CHABROW: But the benefit for the state would be that they would have just one identity for whoever is using whatever services, if this is eventually rolled out to everyone?
AVAKIAN: That would be a benefit to get to that end goal. It really comes back to: Who is this person, what level of access do they need and how do we know it's really that person? That comes down to the ultimate goal that we're trying to achieve and we'll see what we can do. We're in a good place not just from a strategic standpoint, but where we are with our solutions that we currently have in place to make this happen.
CHABROW: When something like this is implemented, do you envision cost savings for the state?

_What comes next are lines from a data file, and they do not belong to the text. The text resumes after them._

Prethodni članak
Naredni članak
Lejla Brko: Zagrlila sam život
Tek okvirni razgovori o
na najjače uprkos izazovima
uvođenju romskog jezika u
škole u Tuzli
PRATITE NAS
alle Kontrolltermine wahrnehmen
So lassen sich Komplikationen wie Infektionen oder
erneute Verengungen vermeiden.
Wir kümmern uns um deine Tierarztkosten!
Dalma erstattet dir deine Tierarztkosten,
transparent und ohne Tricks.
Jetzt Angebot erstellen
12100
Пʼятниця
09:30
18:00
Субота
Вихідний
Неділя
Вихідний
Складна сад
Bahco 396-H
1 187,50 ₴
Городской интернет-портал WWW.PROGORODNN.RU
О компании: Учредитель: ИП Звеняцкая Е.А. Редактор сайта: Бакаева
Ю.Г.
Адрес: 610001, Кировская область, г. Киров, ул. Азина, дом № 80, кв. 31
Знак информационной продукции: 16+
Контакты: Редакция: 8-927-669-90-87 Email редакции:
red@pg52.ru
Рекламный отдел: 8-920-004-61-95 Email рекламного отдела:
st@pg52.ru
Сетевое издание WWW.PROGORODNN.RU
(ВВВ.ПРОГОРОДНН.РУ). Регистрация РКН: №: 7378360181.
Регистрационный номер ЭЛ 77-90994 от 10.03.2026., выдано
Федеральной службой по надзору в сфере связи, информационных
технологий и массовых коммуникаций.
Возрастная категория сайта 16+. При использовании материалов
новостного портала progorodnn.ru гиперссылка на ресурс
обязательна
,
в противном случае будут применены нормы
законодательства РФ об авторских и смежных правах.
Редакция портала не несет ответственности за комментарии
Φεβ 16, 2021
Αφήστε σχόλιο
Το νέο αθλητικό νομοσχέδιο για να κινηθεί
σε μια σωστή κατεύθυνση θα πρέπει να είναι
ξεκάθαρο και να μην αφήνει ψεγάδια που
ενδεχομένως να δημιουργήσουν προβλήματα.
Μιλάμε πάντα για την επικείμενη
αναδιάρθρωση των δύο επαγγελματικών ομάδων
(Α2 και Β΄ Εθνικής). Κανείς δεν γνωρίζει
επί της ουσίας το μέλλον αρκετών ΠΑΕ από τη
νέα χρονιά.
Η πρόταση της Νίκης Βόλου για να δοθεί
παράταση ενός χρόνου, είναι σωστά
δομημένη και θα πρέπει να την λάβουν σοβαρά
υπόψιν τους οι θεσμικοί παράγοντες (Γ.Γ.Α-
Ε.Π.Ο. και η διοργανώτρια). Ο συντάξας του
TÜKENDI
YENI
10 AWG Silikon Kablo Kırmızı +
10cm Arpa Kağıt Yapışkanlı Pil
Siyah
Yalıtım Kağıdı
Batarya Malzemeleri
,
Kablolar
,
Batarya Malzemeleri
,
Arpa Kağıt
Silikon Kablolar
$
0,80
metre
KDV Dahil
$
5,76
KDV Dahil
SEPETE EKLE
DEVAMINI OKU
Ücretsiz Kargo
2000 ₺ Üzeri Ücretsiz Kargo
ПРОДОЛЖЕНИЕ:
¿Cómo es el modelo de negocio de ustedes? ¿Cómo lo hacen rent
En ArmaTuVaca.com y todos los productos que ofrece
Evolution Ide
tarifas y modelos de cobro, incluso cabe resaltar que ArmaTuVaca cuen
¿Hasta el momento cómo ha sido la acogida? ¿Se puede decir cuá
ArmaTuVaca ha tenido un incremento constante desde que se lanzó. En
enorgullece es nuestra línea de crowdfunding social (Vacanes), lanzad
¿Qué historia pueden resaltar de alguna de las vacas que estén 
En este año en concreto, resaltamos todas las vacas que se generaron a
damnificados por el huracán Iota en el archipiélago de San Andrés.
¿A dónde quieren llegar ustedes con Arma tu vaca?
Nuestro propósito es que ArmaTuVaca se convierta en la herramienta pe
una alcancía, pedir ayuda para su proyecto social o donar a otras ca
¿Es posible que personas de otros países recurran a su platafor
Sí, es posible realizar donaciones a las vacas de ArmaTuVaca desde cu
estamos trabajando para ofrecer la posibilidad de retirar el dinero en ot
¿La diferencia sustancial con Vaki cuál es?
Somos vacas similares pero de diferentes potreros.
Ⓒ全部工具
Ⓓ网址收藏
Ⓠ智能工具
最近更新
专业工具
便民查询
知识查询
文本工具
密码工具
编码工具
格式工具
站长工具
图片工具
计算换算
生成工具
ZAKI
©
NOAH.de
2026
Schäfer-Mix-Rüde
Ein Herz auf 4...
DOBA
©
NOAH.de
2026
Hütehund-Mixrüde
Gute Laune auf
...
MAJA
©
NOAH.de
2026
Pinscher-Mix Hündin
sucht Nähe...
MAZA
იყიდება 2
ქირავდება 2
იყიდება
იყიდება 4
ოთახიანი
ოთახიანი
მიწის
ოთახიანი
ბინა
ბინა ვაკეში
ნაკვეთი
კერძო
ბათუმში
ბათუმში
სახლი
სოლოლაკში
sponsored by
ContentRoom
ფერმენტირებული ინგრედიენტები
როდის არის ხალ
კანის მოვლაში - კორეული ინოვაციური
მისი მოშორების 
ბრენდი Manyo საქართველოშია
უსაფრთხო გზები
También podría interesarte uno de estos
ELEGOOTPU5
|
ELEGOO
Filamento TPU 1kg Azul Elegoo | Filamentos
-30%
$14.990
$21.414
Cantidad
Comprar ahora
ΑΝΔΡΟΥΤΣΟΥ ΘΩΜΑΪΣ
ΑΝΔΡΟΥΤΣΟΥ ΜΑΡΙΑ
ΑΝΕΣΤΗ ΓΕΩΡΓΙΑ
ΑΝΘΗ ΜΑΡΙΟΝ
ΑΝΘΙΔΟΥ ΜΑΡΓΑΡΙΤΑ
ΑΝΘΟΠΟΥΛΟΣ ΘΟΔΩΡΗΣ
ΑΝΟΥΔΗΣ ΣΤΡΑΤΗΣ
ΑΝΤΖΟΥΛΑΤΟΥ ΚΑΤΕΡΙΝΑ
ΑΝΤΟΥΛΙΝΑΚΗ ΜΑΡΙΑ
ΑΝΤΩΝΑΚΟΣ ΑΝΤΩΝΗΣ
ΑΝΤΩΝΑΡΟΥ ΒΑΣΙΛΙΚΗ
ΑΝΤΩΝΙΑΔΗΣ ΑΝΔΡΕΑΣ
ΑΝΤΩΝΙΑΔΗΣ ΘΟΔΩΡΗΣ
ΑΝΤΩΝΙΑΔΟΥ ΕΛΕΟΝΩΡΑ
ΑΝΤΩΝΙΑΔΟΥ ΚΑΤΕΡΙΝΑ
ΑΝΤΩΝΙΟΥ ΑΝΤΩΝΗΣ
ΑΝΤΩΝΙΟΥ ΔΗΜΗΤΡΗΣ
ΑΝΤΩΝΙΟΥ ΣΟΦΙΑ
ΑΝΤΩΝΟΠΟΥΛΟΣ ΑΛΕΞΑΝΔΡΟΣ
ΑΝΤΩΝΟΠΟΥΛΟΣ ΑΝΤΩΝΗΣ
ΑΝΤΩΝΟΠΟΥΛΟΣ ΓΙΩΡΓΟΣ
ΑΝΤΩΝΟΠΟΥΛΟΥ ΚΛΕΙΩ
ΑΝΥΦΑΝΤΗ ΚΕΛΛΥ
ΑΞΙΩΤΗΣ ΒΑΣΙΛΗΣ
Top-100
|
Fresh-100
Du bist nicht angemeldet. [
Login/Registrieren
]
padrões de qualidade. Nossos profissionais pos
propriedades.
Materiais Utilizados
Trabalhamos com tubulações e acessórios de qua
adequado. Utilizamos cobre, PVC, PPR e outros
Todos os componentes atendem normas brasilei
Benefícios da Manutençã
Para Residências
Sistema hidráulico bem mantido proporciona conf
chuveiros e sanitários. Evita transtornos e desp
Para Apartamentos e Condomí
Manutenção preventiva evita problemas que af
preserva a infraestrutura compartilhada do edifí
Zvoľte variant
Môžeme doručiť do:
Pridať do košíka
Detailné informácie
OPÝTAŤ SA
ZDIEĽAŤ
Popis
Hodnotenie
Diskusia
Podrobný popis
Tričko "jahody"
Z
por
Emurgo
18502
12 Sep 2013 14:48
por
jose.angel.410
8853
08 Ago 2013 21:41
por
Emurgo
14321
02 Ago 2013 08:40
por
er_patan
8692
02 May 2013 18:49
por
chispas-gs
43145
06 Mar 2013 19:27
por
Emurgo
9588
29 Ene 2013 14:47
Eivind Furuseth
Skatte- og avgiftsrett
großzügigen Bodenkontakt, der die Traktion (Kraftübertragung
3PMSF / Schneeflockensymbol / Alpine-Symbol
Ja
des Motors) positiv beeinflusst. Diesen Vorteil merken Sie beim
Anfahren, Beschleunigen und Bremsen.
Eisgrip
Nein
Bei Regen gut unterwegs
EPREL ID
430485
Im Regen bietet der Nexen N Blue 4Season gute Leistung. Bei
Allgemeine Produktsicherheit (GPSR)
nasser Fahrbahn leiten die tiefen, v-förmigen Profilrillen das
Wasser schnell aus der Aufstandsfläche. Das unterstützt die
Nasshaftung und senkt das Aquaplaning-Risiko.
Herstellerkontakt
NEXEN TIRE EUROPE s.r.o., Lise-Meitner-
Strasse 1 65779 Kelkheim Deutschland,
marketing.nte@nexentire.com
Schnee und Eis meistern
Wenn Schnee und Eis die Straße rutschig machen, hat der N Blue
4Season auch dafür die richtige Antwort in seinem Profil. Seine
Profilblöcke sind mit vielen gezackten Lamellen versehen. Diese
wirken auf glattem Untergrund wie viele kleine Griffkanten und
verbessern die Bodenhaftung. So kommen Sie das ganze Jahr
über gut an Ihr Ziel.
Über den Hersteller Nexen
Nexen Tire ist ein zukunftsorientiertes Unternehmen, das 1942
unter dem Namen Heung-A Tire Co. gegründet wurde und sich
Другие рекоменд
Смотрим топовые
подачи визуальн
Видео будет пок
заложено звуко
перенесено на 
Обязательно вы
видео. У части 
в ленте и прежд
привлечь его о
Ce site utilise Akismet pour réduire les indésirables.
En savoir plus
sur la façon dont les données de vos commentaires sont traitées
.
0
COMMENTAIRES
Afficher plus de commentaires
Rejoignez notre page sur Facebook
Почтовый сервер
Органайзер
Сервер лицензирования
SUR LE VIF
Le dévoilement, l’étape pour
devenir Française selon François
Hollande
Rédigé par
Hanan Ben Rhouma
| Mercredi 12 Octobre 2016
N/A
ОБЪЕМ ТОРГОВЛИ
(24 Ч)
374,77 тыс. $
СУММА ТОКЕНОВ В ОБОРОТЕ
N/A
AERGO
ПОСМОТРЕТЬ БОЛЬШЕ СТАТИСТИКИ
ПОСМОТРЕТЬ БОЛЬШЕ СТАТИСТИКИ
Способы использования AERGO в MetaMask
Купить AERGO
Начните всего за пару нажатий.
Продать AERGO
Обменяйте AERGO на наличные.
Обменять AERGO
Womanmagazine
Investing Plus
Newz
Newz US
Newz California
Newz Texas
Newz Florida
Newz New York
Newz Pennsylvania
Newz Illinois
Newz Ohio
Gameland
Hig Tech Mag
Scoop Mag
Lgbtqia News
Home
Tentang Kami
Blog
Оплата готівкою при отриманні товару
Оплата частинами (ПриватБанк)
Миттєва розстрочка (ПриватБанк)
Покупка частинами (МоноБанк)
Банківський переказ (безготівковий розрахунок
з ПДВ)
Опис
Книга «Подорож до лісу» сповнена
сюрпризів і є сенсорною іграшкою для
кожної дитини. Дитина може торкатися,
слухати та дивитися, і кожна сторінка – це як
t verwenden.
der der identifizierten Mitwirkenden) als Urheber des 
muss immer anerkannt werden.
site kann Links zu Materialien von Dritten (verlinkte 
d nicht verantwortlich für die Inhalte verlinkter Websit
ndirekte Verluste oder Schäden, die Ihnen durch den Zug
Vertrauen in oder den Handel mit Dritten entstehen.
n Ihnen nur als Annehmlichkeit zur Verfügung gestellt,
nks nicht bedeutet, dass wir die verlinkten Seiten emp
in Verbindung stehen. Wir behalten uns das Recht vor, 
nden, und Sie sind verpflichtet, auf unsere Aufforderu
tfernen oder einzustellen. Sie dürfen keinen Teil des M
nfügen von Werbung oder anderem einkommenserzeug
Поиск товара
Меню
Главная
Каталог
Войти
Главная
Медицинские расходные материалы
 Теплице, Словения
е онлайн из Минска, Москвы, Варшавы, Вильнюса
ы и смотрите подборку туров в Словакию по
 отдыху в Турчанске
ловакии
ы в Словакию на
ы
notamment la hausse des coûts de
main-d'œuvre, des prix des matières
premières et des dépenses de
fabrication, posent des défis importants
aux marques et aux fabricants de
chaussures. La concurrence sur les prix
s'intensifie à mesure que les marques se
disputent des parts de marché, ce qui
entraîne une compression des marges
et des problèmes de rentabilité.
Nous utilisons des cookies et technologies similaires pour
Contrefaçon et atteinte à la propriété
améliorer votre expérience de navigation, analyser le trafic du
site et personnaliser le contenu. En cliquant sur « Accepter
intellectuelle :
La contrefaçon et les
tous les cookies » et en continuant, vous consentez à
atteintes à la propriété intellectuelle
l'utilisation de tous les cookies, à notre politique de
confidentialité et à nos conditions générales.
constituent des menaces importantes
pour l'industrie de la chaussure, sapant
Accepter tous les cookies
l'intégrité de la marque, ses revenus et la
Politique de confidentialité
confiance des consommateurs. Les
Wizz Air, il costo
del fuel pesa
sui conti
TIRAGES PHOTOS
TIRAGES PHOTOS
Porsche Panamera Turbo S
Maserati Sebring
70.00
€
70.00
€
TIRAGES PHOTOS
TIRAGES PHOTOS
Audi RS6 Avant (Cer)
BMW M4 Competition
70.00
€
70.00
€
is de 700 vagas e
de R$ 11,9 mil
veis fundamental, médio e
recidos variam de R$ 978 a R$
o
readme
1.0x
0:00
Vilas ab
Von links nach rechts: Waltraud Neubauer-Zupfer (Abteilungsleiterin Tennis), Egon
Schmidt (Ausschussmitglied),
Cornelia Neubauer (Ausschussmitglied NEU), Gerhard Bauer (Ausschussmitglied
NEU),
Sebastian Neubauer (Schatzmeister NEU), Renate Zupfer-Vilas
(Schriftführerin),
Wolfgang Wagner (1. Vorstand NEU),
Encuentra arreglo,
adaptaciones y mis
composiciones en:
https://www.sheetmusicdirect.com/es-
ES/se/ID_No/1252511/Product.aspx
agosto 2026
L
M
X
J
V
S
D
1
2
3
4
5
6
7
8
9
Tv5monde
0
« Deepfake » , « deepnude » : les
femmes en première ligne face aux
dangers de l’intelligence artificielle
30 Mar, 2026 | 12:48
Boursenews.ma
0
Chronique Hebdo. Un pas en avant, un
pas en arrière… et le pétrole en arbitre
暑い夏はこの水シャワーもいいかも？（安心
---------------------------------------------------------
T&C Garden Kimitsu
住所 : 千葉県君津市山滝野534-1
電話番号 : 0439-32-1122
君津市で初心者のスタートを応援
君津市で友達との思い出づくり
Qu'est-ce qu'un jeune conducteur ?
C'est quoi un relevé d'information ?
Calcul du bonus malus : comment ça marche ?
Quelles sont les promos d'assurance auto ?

AVAKIAN: Ultimately, it's always beneficial to have any kind of return on investment. That's what we're really looking to show with this, not just does this work from a technical standpoint, but from a return-on-investment standpoint. The ease of business and the ease of enhancing the business experience will save time and money. Those are all different metrics that we look to achieve from the program.
CHABROW: Would it also be something that would help reduce fraud?
AVAKIAN: Absolutely, if we can show those metrics. One of the things that this grant is going to enable is that secure, privacy-enhancing online transaction which should also reduce fraud; it's not just enhancing the experience of the user, but reducing that fraud. If we have some good metrics to show behind that, it will gain some good traction for future funding; not just having a pilot, but then moving beyond the pilot into a massive role.